Assignment: Return only the lines of the listing below that run from the line with "For every named" through the line with "Alles toestaan (199, 1317)", both ends included, exactly as written.

Task inputs:
++++++++++

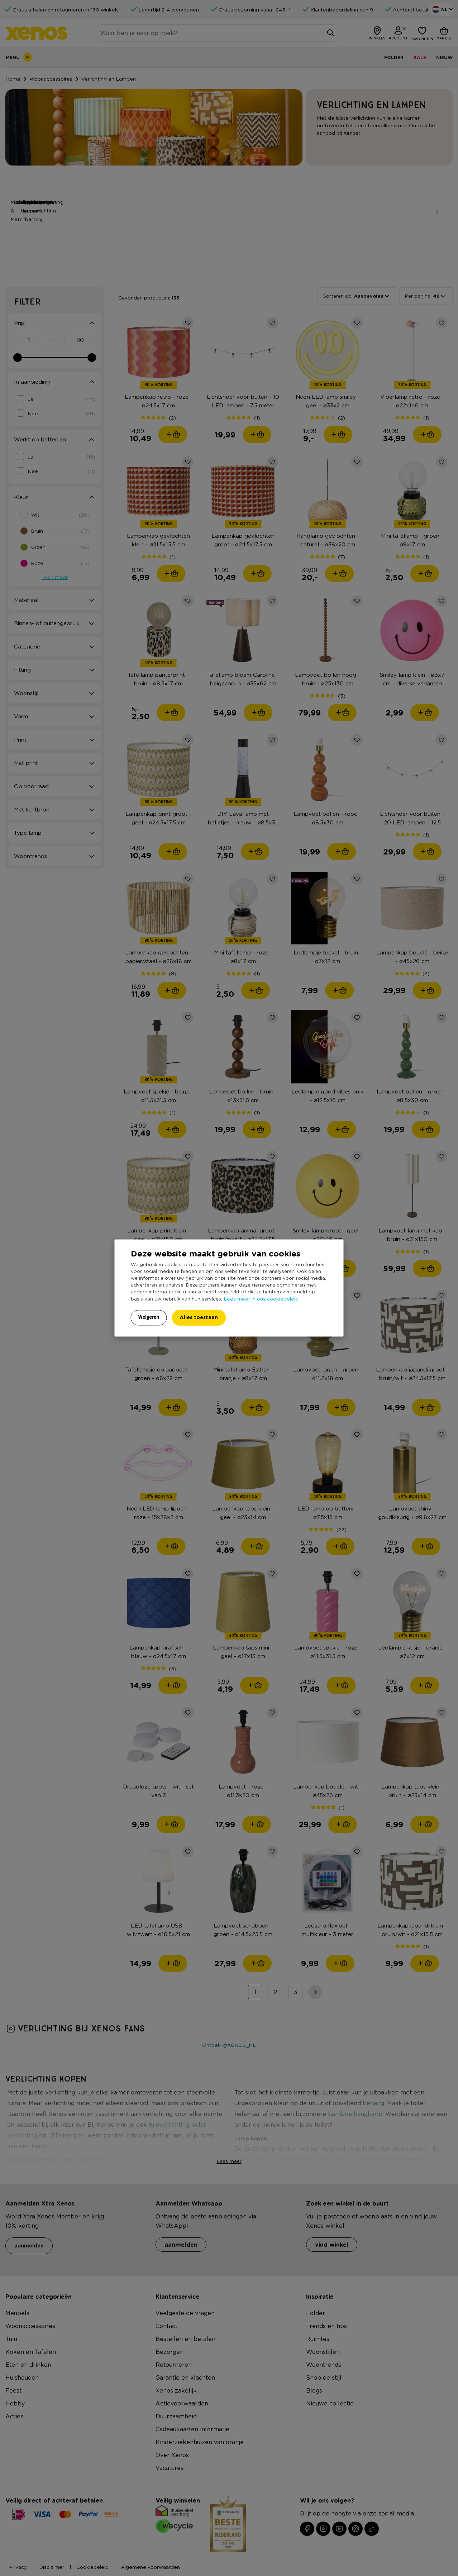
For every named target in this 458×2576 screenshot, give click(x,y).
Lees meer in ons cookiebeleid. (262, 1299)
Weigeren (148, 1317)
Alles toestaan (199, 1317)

++++++++++

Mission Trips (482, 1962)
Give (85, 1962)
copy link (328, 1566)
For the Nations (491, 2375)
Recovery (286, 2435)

++++++++++

Exercise response:
For every named target in this 458×2576 screenshot, give click(x,y).
Lees meer in ons cookiebeleid. (262, 1299)
Weigeren (148, 1317)
Alles toestaan (199, 1317)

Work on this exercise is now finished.